しかし約6000年前、戦争=掠奪闘争は遊牧部族から勃発する。
A遊牧部族の婚姻制度の欠陥
父系制転換は女の不安、勇士集中婚は男の評価不満を肥大化させる。不満の高まった女と男の邪心期待から規範破りの不倫が発生。
集団崩壊の危機を迎える。
B不倫=集団崩壊の危機にどう対応したのか?
最初は警告→罰則→放遂だったが、肥大した自我ゆえに逆恨みの小競り合いや家畜の掠め取りが発生。
集団維持のため「仲間を傷つけるもの=敵」を共認し「死刑=同類殺し」へと制裁を強化する。
C掠奪闘争の発生
6000年頃前、急激な乾燥・寒冷化により自然外圧上昇→部族間の縄張り侵犯が頻繁に発生。
「縄張りを侵すもの=敵」を元に「やられたらやり返す」がエスカレートする中「同類殺し」の集団内規範を部族外の集団へ適用。
ついに人類は掠奪闘争=戦争へと突入してしまう。
【補足】
A遊牧部族の婚姻制度の欠陥
(女の不安)
・生まれたときからずっと一緒の母系集団に比べ、女一人で他集団に嫁ぐことになる父系制では、得られる安心感は圧倒的に小さい。
・また女が嫁ぐとき、出身集団から持参財(家畜=食い扶持)を送ることになっていたが、その家畜の多寡や良し悪し(乳が良く出ればいい等)で、嫁ぎ先での扱いも変わってくる。
・それらあいまって、父系制では、女たちの不安は非常に大きくなった。
・嫁いだ女が母親になると、「自分の娘が移籍する際は肩身の狭い思いをさせたくない」「持参財(家畜)は少しでもいいものを」という親心は当然で、そのためにも、男たちにもっと家畜を増やすように、もっと縄張りを拡大するように期待してゆくことになる。

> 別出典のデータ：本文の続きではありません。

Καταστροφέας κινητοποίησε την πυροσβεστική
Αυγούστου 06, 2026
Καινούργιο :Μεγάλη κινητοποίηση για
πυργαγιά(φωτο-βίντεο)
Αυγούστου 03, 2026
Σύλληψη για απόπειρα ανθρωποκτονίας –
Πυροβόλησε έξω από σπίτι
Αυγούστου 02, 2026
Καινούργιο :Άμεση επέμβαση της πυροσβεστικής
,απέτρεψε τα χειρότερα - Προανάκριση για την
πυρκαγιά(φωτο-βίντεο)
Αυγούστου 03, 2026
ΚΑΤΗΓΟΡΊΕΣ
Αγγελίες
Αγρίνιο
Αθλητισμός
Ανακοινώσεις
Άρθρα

・この不安発の蓄財要求は集団内に私有意識を芽生えさせる。
・また、女の不安初の要求増大は自身の評価を下げる→首雄の寵愛がなくなる→さらに不安が高まるという悪循環に陥ってしまう。
(勇士以外の男の不満)
・極限時代(洞窟時代)に比べれば格段に外敵圧力の下がった男達の間には、じわじわと性闘争本能が頭をもたげてくる。
・ボス集中婚から上位集中婚へと形を変え、勇者資格を得られればボスでなくとも女を得られるようになる。

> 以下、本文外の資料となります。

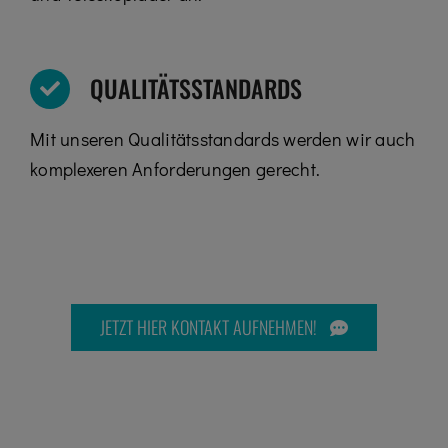
QUALITÄTSSTANDARDS
Mit unseren Qualitätsstandards werden wir auch
komplexeren Anforderungen gerecht.
JETZT HIER KONTAKT AUFNEHMEN!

・遊牧部族の場合、同じ集団内で同じ外圧を受けて育つ男達の闘争能力はさほど大きな差がつく訳でもなく、僅差によって勇者資格が決められた場合、当然評価不満が生まれてしまう。
(不倫の発生)
・ほんのデキ心であっても、集団にとっては規範解体は集団崩壊を意味する危機的状況となる。よって、規範破りを犯したものへは強力な罰則を設けることとなった。
・ハンムラビ法典やキリスト教、あるいは未開部族の掟などを見ても姦通罪は重罪扱いである。これは、性の引力の強さを、力の原理によってねじ伏せようとしてきた証しでもある。
B死の制裁=同類殺し
・同類殺しは人類の本能にはセットされていない。
規範破り=自己中は集団の敵。この共認の元、ついには身内である仲間であっても、規範破りを犯すものへの制裁はエスカレートしていく。この段階で初めて「同類殺し」が発生してしまった。